The threats to the Church don't always arise where you expect them. As C. S. Lewis's Screwtape advised young tempters, the Enemy's best strategy is to catch us off guard and keep us there, focused on dangers in the rear-view mirror and ignoring that silly "Do Not Enter" sign up ahead. The devil, Lewis wrote, wants us "rushing about with fire extinguishers when there is a flood, and crowding to that side of the boat which is already nearly gunwale under."
In sexual ethics, this infernal principle's application should be obvious today.

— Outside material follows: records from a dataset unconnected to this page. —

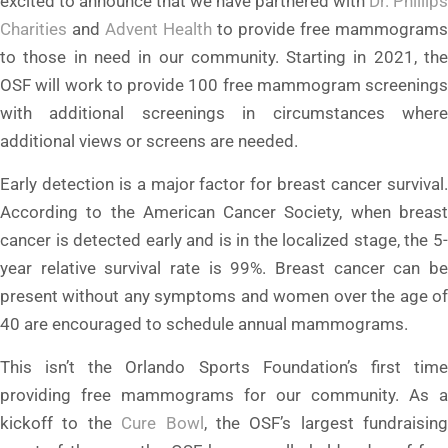
excited to announce that we have partnered with
Dr. Phillips
Charities
and
Advent Health
to provide free mammograms
to those in need in our community. Starting in 2021, the
OSF will work to provide 100 free mammogram screenings
with additional screenings in circumstances where
additional views or screens are needed.
Early detection is a major factor for breast cancer survival.
According to the American Cancer Society, when breast
cancer is detected early and is in the localized stage, the 5-
year relative survival rate is 99%. Breast cancer can be
present without any symptoms and women over the age of
40 are encouraged to schedule annual mammograms.
This isn’t the Orlando Sports Foundation’s first time
providing free mammograms for our community. As a
kickoff to the
Cure Bowl
, the OSF’s largest fundraising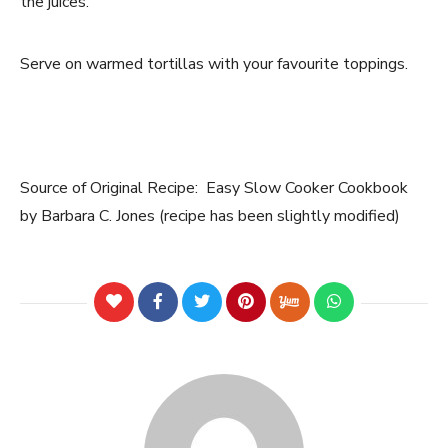
the juices.
Serve on warmed tortillas with your favourite toppings.
Source of Original Recipe: Easy Slow Cooker Cookbook
by Barbara C. Jones (recipe has been slightly modified)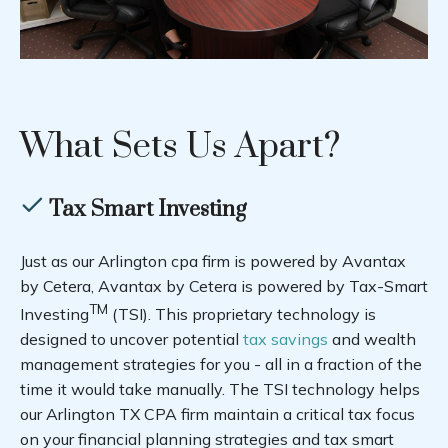
What Sets Us Apart?
Tax Smart Investing
Just as our Arlington cpa firm is powered by Avantax
by Cetera, Avantax by Cetera is powered by Tax-Smart
TM
Investing
(TSI). This proprietary technology is
designed to uncover potential
tax savings
and wealth
management strategies for you - all in a fraction of the
time it would take manually. The TSI technology helps
our Arlington TX CPA firm maintain a critical tax focus
on your financial planning strategies and tax smart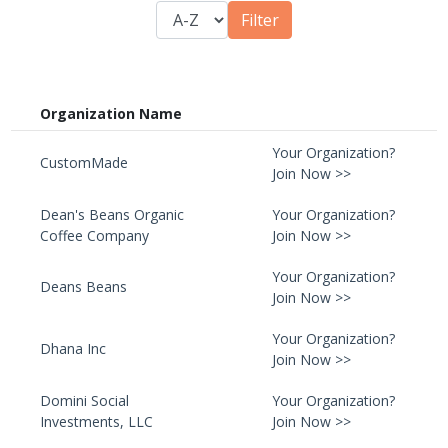
Organization Name
Your Organization?
CustomMade
Join Now >>
Dean's Beans Organic
Your Organization?
Coffee Company
Join Now >>
Your Organization?
Deans Beans
Join Now >>
Your Organization?
Dhana Inc
Join Now >>
Domini Social
Your Organization?
Investments, LLC
Join Now >>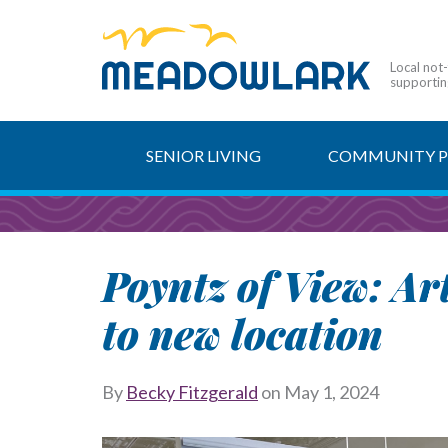
Local not
supporting
SENIOR LIVING
COMMUNITY 
Poyntz of View: A
to new location
By
Becky Fitzgerald
on
May 1, 2024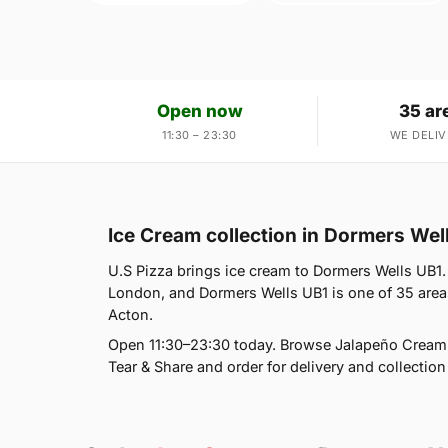
Open now
35 ar
11:30 – 23:30
WE DELIV
Ice Cream collection in Dormers Wel
U.S Pizza brings ice cream to Dormers Wells UB1. 
London, and Dormers Wells UB1 is one of 35 area
Acton.
Open 11:30–23:30 today. Browse Jalapeño Cream 
Tear & Share and order for delivery and collection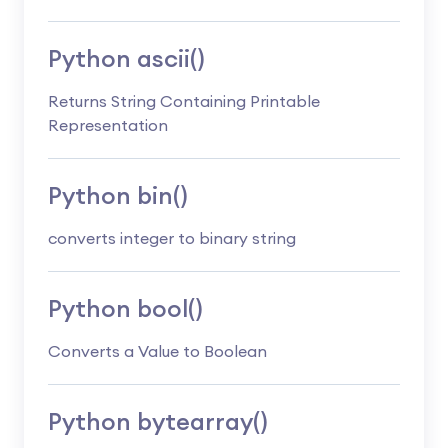
Python ascii()
Returns String Containing Printable
Representation
Python bin()
converts integer to binary string
Python bool()
Converts a Value to Boolean
Python bytearray()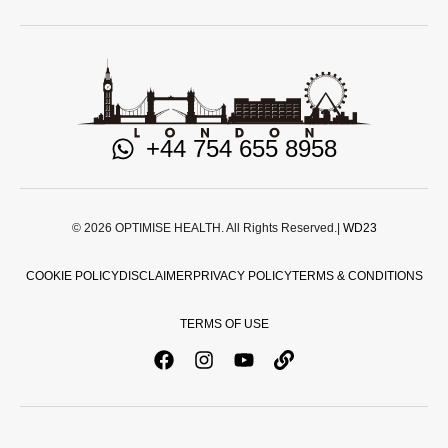
+44 754 655 8958
© 2026 OPTIMISE HEALTH. All Rights Reserved.|
WD23
COOKIE POLICY
DISCLAIMER
PRIVACY POLICY
TERMS & CONDITIONS
TERMS OF USE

Read the works of theologians who reject the Church's teachings, and you'll find in them turgid page after page on the dangers of "Puritanism" and "Jansenism" (and such terms used loosely or falsely), even the flesh-hating Albigensianism. Such warnings were written even as "free love" was being proclaimed at Woodstock, suburban couples were swapping wives in the 1970s, whole new strains of venereal disease were cooking up in American bedrooms and bathhouses, and abortion was being legalized around the world. Clearly, the real threat to sanity and virtue that needed confronting was . . . Rigorism. Right?

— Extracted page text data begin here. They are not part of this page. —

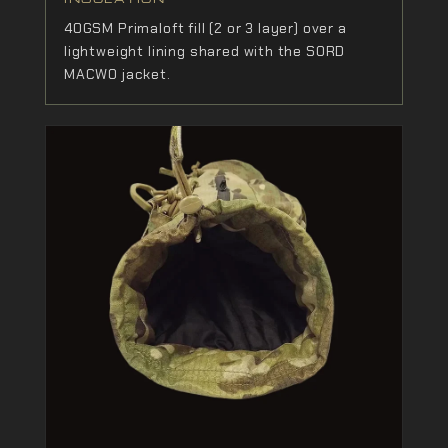
40GSM Primaloft fill (2 or 3 layer) over a
lightweight lining shared with the SORD
MACWO jacket.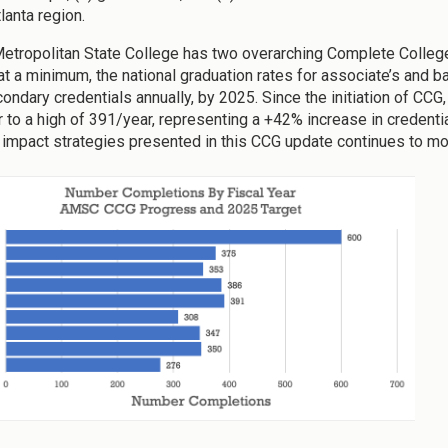
lanta region.
Metropolitan State College has two overarching Complete College 
 at a minimum, the national graduation rates for associate’s and 
ondary credentials annually, by 2025. Since the initiation of C
 to a high of 391/year, representing a +42% increase in credenti
 impact strategies presented in this CCG update continues to move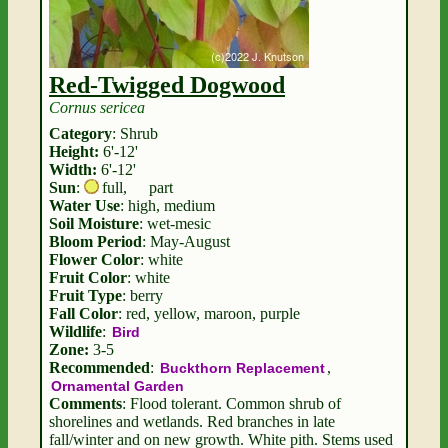
Red-Twigged Dogwood
Cornus sericea
Category
: Shrub
Height:
6'-12'
Width:
6'-12'
Sun
:
full
,
part
Water Use
: high, medium
Soil Moisture
: wet-mesic
Bloom Period
: May-August
Flower Color
: white
Fruit Color
: white
Fruit Type
: berry
Fall Color
: red, yellow, maroon, purple
Wildlife
:
Bird
Zone:
3-5
Recommended
:
,
Buckthorn Replacement
Ornamental Garden
Comments
: Flood tolerant. Common shrub of
shorelines and wetlands. Red branches in late
fall/winter and on new growth. White pith. Stems used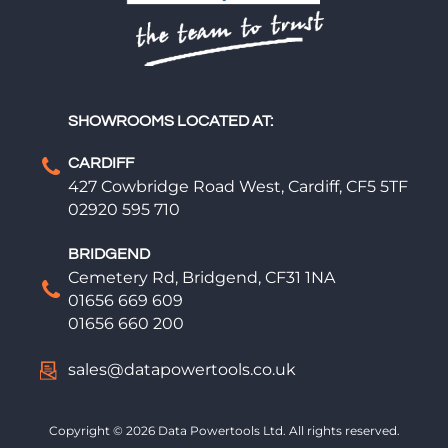
SHOWROOMS LOCATED AT:
CARDIFF
427 Cowbridge Road West, Cardiff, CF5 5TF
02920 595 710
BRIDGEND
Cemetery Rd, Bridgend, CF31 1NA
01656 669 609
01656 660 200
sales@datapowertools.co.uk
Copyright © 2026 Data Powertools Ltd. All rights reserved.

On issues of eros, Christians are inundated with messages urging them to let their consciences go slack and presumptuously assume that God will be "understanding." How many of us have had to argue with a confessor, "Yes, Father, it bloody well is a sin -- now would you please absolve it?" How wearisome it has gotten, this fantasy football game orthodox Catholics have had to play for 40 years, doing research to correct our priests and teachers, greeting each new appointment of a bishop or a pastor with the almost idle musing: "I wonder if he's a Catholic?" Inevitably, since Humanae Vitae, the litmus test has to do with sex.